§ Exercise goal
Please copy every line below that contains the string "Services".

☆ ☆ ☆

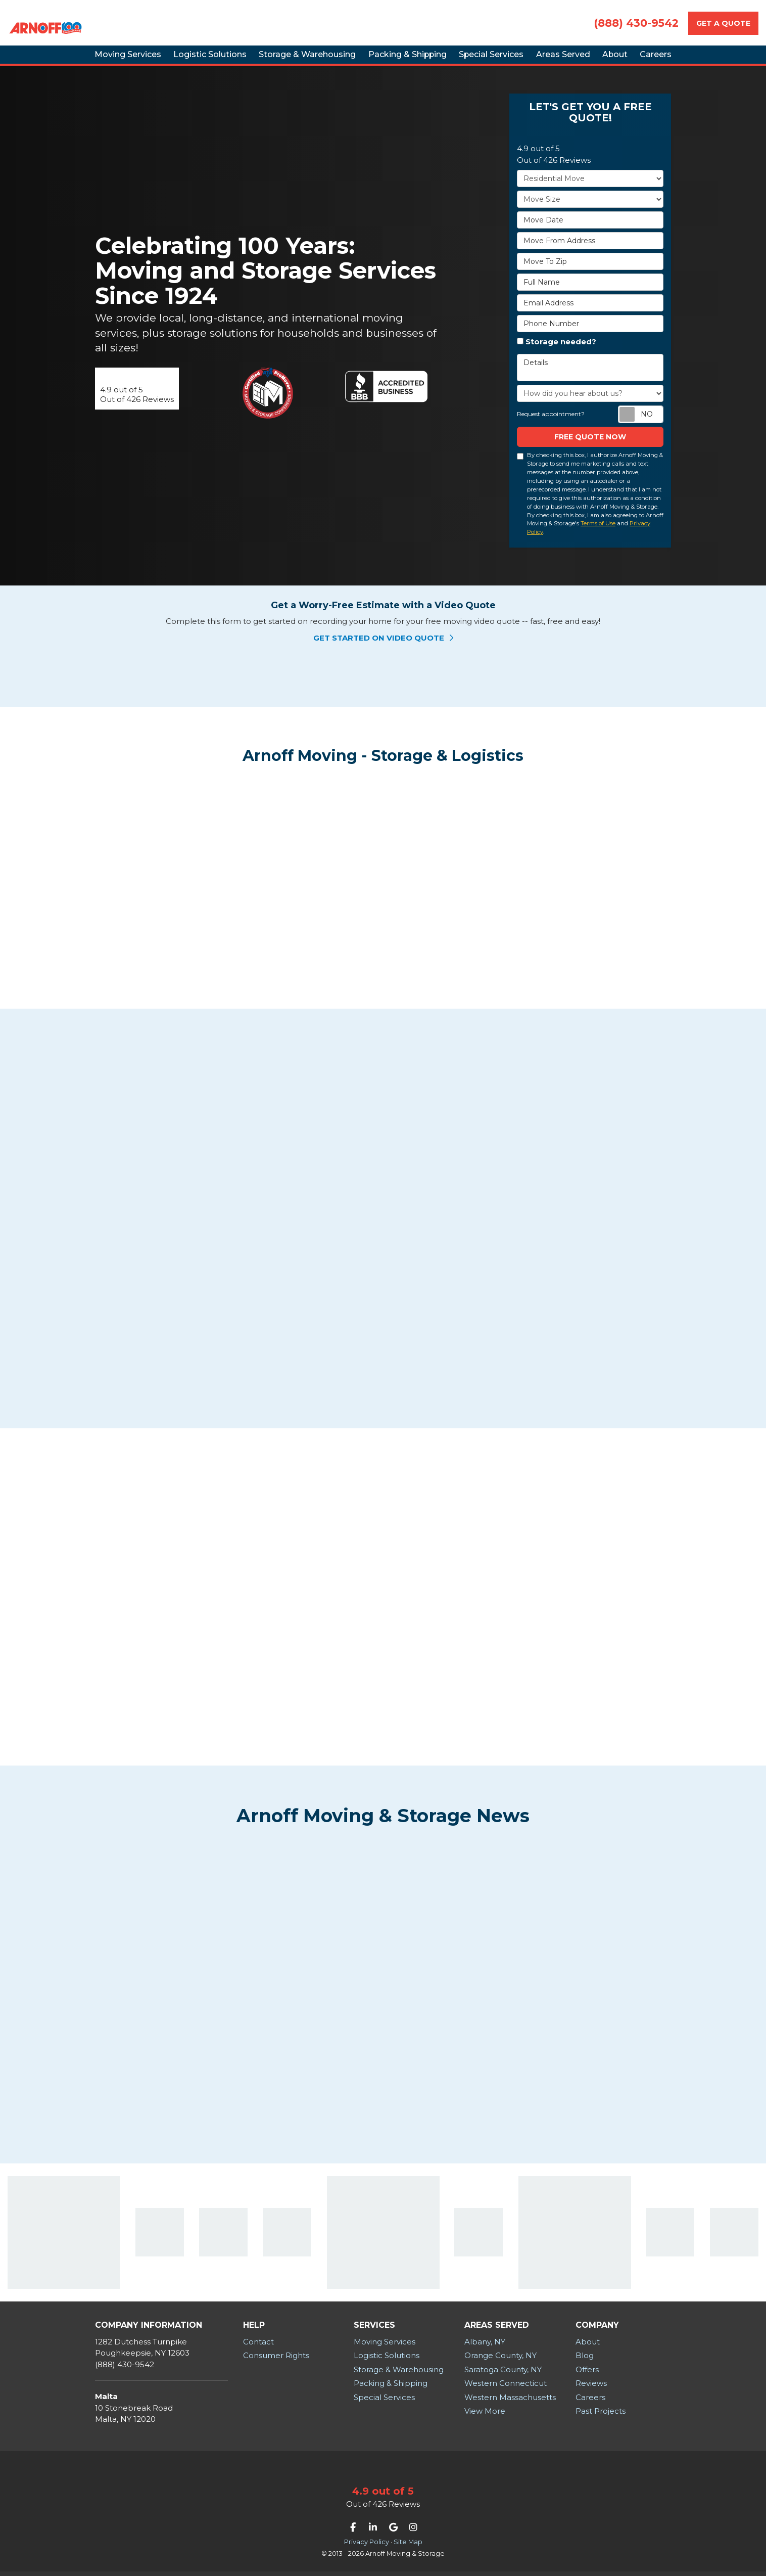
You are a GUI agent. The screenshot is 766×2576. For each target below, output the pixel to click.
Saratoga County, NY (503, 2374)
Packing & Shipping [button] (397, 60)
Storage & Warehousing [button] (287, 60)
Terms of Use (598, 535)
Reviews (591, 2387)
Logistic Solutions (386, 2360)
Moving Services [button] (90, 60)
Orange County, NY (500, 2360)
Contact (258, 2346)
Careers (590, 2402)
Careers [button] (691, 60)
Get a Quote (723, 23)
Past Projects (601, 2415)
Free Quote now (590, 449)
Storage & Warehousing (399, 2374)
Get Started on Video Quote (383, 649)
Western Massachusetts (510, 2402)
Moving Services (384, 2346)
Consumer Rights (276, 2360)
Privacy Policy (366, 2546)
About (588, 2346)
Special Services (384, 2402)
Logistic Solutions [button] (182, 60)
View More (484, 2415)
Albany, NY (484, 2346)
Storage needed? (560, 353)
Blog (585, 2360)
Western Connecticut (505, 2387)
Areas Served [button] (574, 60)
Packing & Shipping (390, 2387)
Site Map (408, 2546)
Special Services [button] (491, 60)
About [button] (638, 60)
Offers (587, 2374)
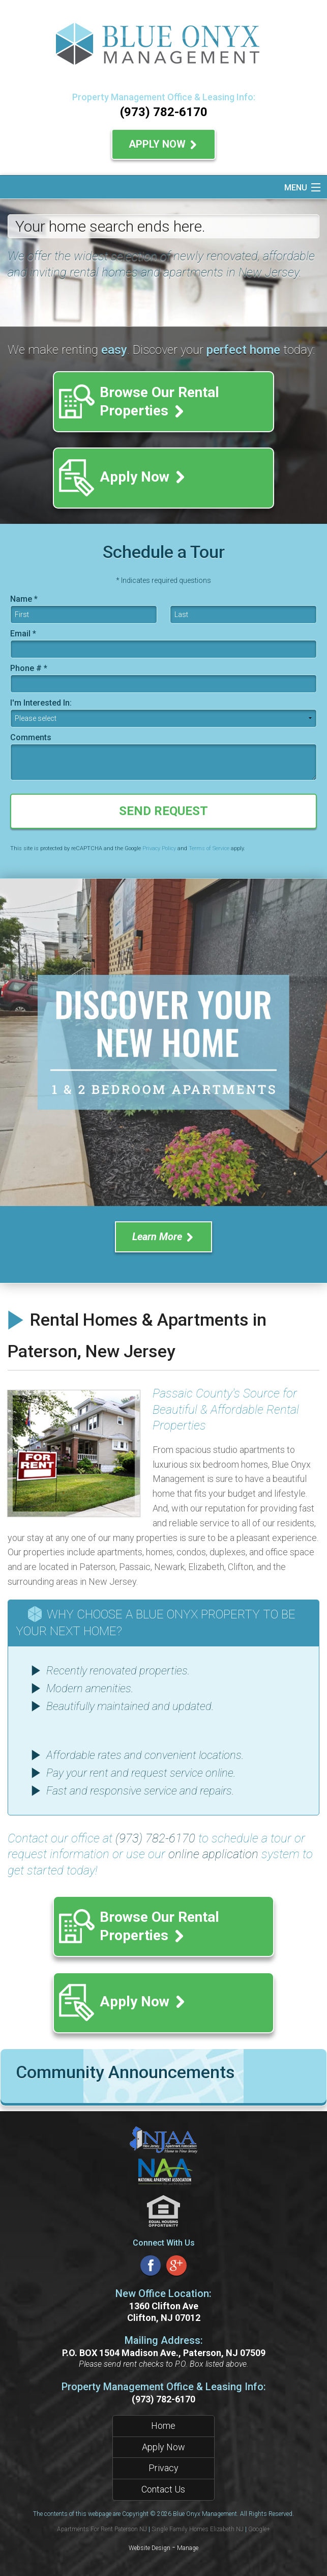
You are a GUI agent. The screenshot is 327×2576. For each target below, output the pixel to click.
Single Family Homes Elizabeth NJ (198, 2529)
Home (163, 2425)
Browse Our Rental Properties (159, 401)
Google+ (259, 2529)
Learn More (163, 1236)
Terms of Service (209, 848)
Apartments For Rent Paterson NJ (102, 2529)
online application (213, 1854)
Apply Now (163, 144)
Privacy (163, 2467)
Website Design (149, 2548)
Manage (187, 2548)
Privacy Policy (159, 848)
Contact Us (163, 2489)
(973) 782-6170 (163, 112)
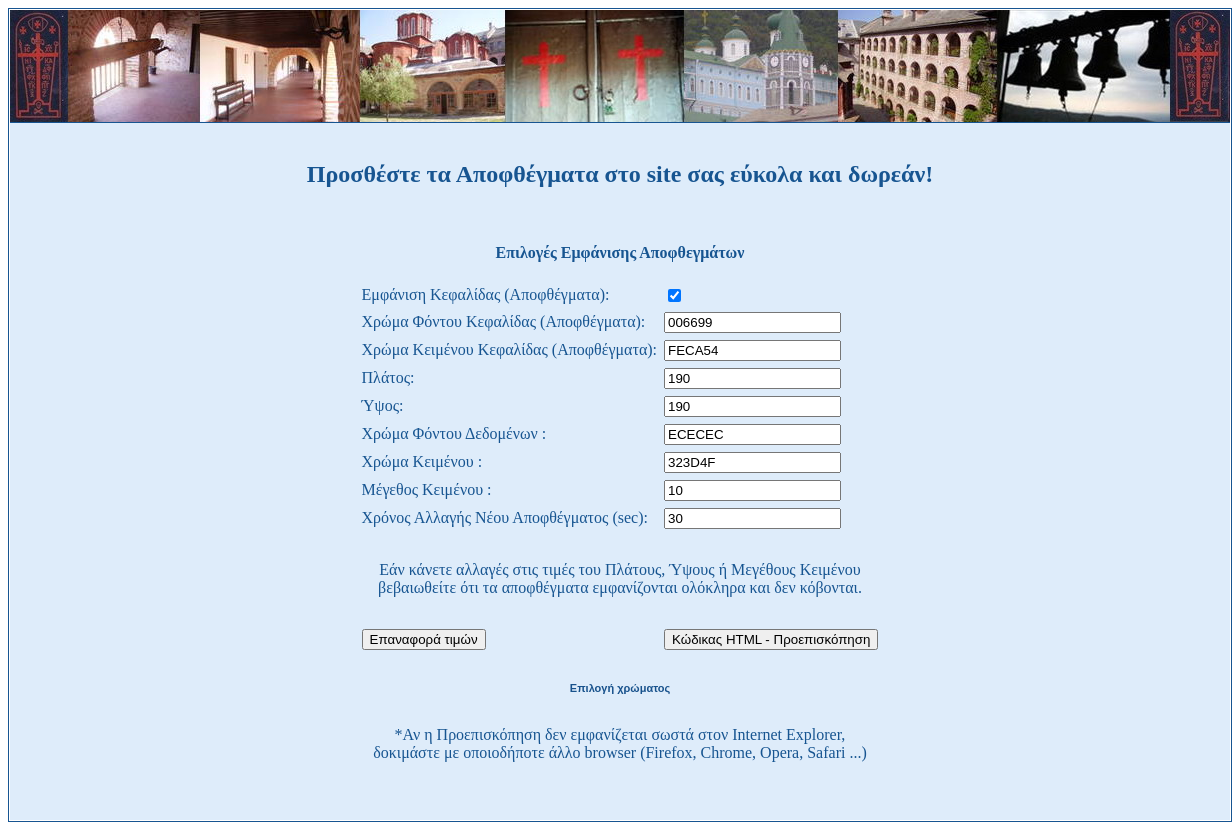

☆ ☆ ☆

§ Reply
Moving Services [button] (90, 60)
Moving Services (384, 2346)
Special Services (384, 2402)
Special Services [button] (491, 60)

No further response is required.